Title: EUR/USD Dips to Three-Month Low as Hawkish Fed Pushes US Dollar Higher
Author: Based on the original reporting by Cristian Mangani from FXStreet
Date: October 31, 2025
The euro (EUR) came under significant pressure against the US dollar (USD) during trading on Thursday, October 31, 2025. The EUR/USD currency pair dropped to its lowest level in over three months as a more assertive and hawkish tone from the US Federal Reserve reinforced investor demand for the greenback. This directional shift highlights investors’ growing expectations that the Federal Reserve may keep interest rates elevated for an extended period to curb stubborn inflationary pressures in the US economy.
In the wake of the Fed’s recent policy statements and strong economic data from the US, the US dollar has seen intensified buying interest across the board. Against this backdrop, the euro has borne the brunt of market adjustments as traders price in the growing divergence in monetary policy outlooks between the Fed and the European Central Bank (ECB).
Market Highlights:
– EUR/USD dropped below the key psychological level of 1.0600, reaching a low not seen since July 2025.

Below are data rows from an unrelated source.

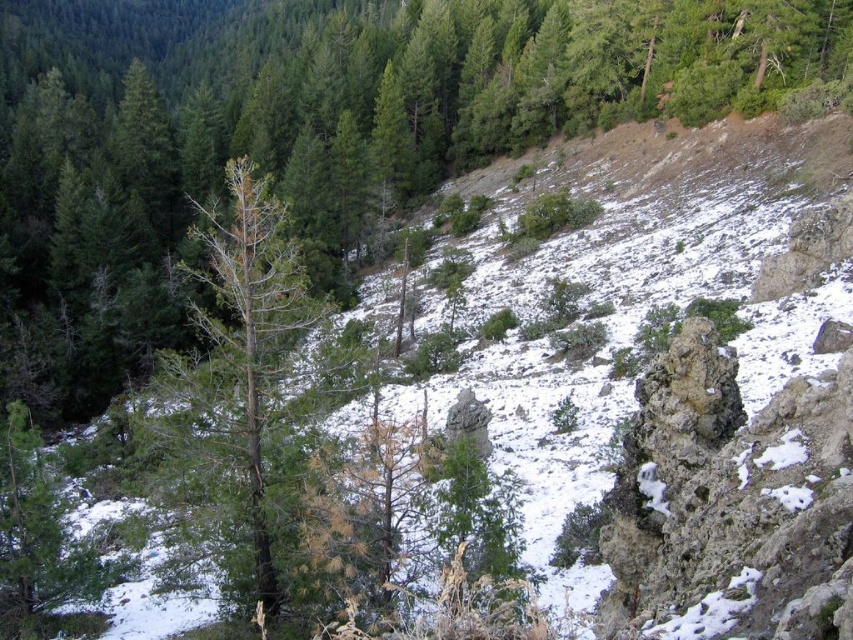 You are a hiker standing at the base of the mountain. You see two points marked in the image. Which point is closer to you, point [279,179] or point [260,502]?

Point [260,502] is closer to you because it is less further to the camera than point [279,179]. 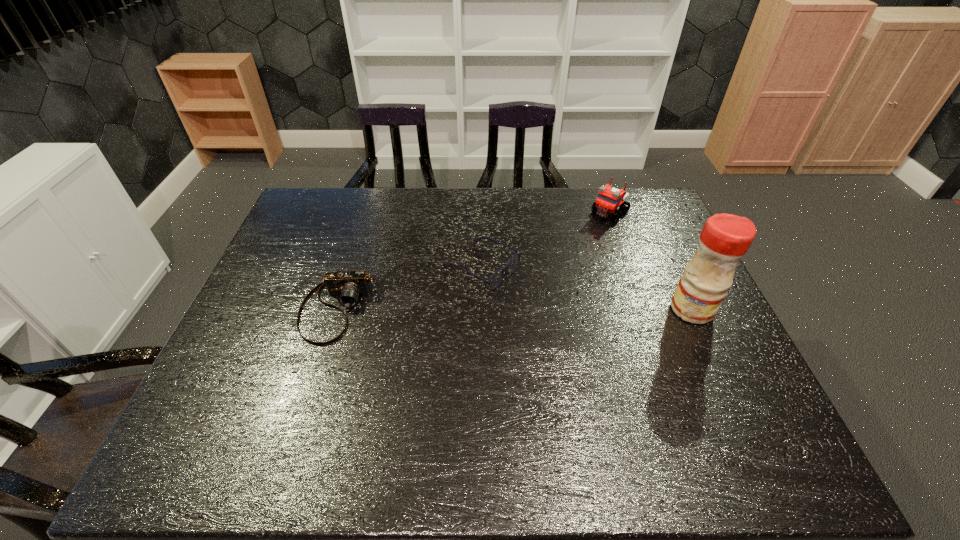 In the image, there is a desktop. At what (x,y) coordinates should I click in order to perform the action: click on blank space at the far edge. Please return your answer as a coordinate pair (x, y). Image resolution: width=960 pixels, height=540 pixels. Looking at the image, I should click on (478, 216).

In the image, there is a desktop. Identify the location of vacant space at the near edge. This screenshot has width=960, height=540. (401, 383).

At what (x,y) coordinates should I click in order to perform the action: click on free location at the left edge of the desktop. Please return your answer as a coordinate pair (x, y). This screenshot has width=960, height=540. Looking at the image, I should click on (316, 259).

The width and height of the screenshot is (960, 540). In order to click on vacant space at the right edge of the desktop in this screenshot , I will do `click(626, 232)`.

The width and height of the screenshot is (960, 540). In the image, there is a desktop. Identify the location of free space at the far left corner. (340, 194).

This screenshot has height=540, width=960. Find the location of `vacant space at the far right corner of the desktop`. vacant space at the far right corner of the desktop is located at coordinates (650, 197).

The image size is (960, 540). Identify the location of free space between the spectacles and the camera. (409, 288).

Where is `unoccupied position between the farthest object and the third object from right to left`? unoccupied position between the farthest object and the third object from right to left is located at coordinates (545, 239).

This screenshot has height=540, width=960. In order to click on vacant space in between the shortest object and the leftmost object in this screenshot , I will do `click(409, 288)`.

I want to click on vacant region between the second object from left to right and the rightmost object, so click(x=587, y=288). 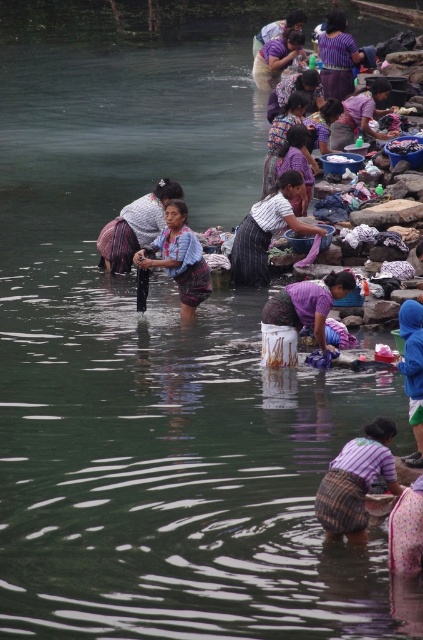 Question: Is white woven cloth at center closer to camera compared to blue fabric pants at lower right?

Choices:
 (A) yes
 (B) no

Answer: (B)

Question: Which of the following is the closest to the observer?

Choices:
 (A) white woven cloth at center
 (B) matte purple shirt at upper center
 (C) purple fabric at center

Answer: (A)

Question: Estimate the real-world distances between objects in this image. Which object is farther from the brown woven skirt at lower center?

Choices:
 (A) purple woven fabric at upper center
 (B) purple woven skirt at lower center

Answer: (A)

Question: Which object appears farthest from the camera in this image?

Choices:
 (A) blue woven skirt at center
 (B) striped fabric skirt at center
 (C) textured purple blouse at center

Answer: (C)

Question: Does purple woven fabric at center have a greater width compared to purple fabric at center?

Choices:
 (A) yes
 (B) no

Answer: (A)

Question: Can you confirm if blue fabric pants at lower right is positioned above purple fabric at center?

Choices:
 (A) no
 (B) yes

Answer: (A) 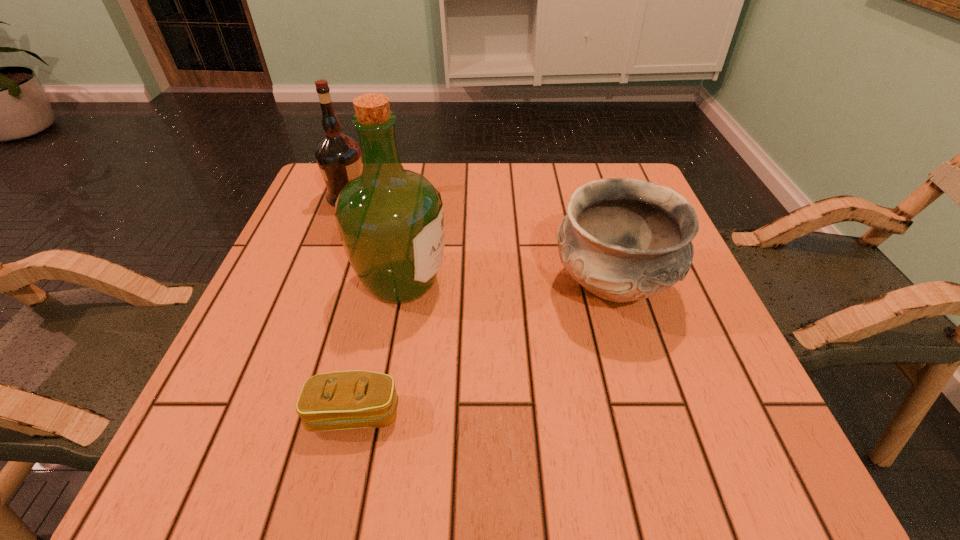 Find the location of a particular element. the nearer liquor is located at coordinates (391, 223).

You are a GUI agent. You are given a task and a screenshot of the screen. Output one action in this format:
    pyautogui.click(x=<x>, y=<y>)
    Task: Click on the tallest object
    This screenshot has width=960, height=540.
    Given the screenshot: What is the action you would take?
    pyautogui.click(x=391, y=223)

In order to click on the farthest object in this screenshot , I will do `click(338, 156)`.

You are a GUI agent. You are given a task and a screenshot of the screen. Output one action in this format:
    pyautogui.click(x=<x>, y=<y>)
    Task: Click on the farther liquor
    Image resolution: width=960 pixels, height=540 pixels.
    Given the screenshot: What is the action you would take?
    pyautogui.click(x=338, y=156)

The height and width of the screenshot is (540, 960). Find the location of `pottery`. pottery is located at coordinates (623, 240).

Find the location of a particular element. The image size is (960, 540). the rightmost object is located at coordinates (623, 240).

This screenshot has height=540, width=960. Find the location of `clutch bag`. clutch bag is located at coordinates (354, 399).

The image size is (960, 540). Find the location of `the shortest object`. the shortest object is located at coordinates (354, 399).

Where is `vacant area situated on the front-facing side of the right liquor`? The height and width of the screenshot is (540, 960). vacant area situated on the front-facing side of the right liquor is located at coordinates (473, 282).

Image resolution: width=960 pixels, height=540 pixels. In order to click on vacant region located on the surface of the farthest object in this screenshot , I will do `click(393, 197)`. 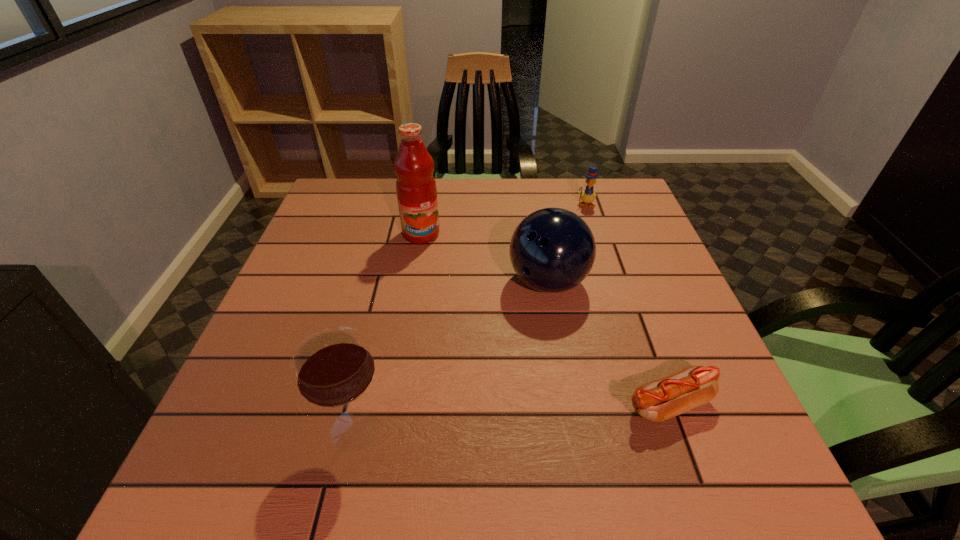 At what (x,y) coordinates should I click in order to perform the action: click on free space on the desktop that is between the wineglass and the sausage and is positioned on the surface of the third nearest object near the finger holes. Please return your answer as a coordinate pair (x, y). Looking at the image, I should click on (482, 419).

The height and width of the screenshot is (540, 960). Identify the location of vacant space on the desktop that is between the wineglass and the shortest object and is positioned on the front label of the fourth nearest object. (528, 415).

The image size is (960, 540). What are the coordinates of `vacant space on the desktop that is between the wineglass and the shortest object and is positioned on the face of the farthest object, where the monocle is placed` in the screenshot? It's located at (547, 414). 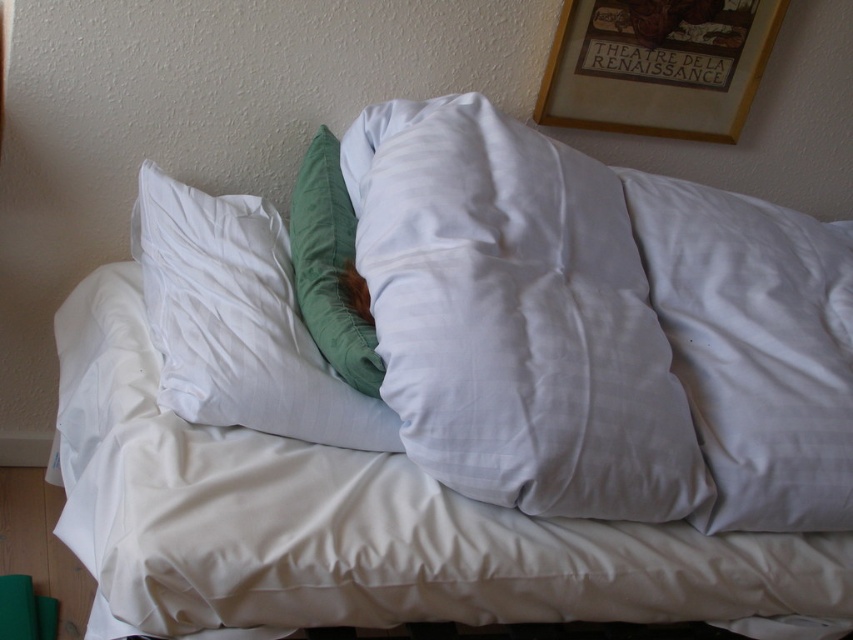 Question: Which point is closer to the camera?

Choices:
 (A) (834, 483)
 (B) (361, 442)

Answer: (A)

Question: Can you confirm if white smooth pillow at left is positioned to the left of velvety green pillow at center?

Choices:
 (A) no
 (B) yes

Answer: (B)

Question: Which of the following is the farthest from the observer?

Choices:
 (A) velvety green pillow at center
 (B) white smooth pillow at center
 (C) wooden picture frame at upper center
 (D) white smooth pillow at left

Answer: (C)

Question: From the image, what is the correct spatial relationship of white smooth pillow at right in relation to white smooth pillow at left?

Choices:
 (A) right
 (B) left

Answer: (A)

Question: Observing the image, what is the correct spatial positioning of white smooth pillow at right in reference to wooden picture frame at upper center?

Choices:
 (A) above
 (B) below

Answer: (B)

Question: Among these objects, which one is farthest from the camera?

– The US Federal Reserve maintained the federal funds rate at a range of 5.25% to 5.50% during the October policy meeting.
– Fed Chair Jerome Powell signaled that further tightening remains a possibility if inflation persists above target.
– The US Dollar Index (DXY), which tracks the performance of the dollar against six major currencies, surged past 107.50.
– Investors are now pricing in reduced odds of near-term rate cuts, dampening enthusiasm for riskier currencies like the euro.
Federal Reserve Takes Hawkish Stance
At the conclusion of its two-day policy meeting on October 31, the Federal Reserve held rates steady, which was widely expected by markets. However, the post-meeting statement and Fed Chair Powell’s comments proved more significant in shifting sentiment toward the US dollar. Powell noted that progress toward inflation returning to the Fed’s 2% goal had been “uneven” and suggested the Fed remained prepared to resume tightening if price pressures failed to subside in a meaningful way.
Key takeaways from the Fed statement and Powell’s press briefing:
– Policy rate remains in restrictive territory, and officials agreed that holding rates at current elevated levels could still contribute meaningfully to disinflation.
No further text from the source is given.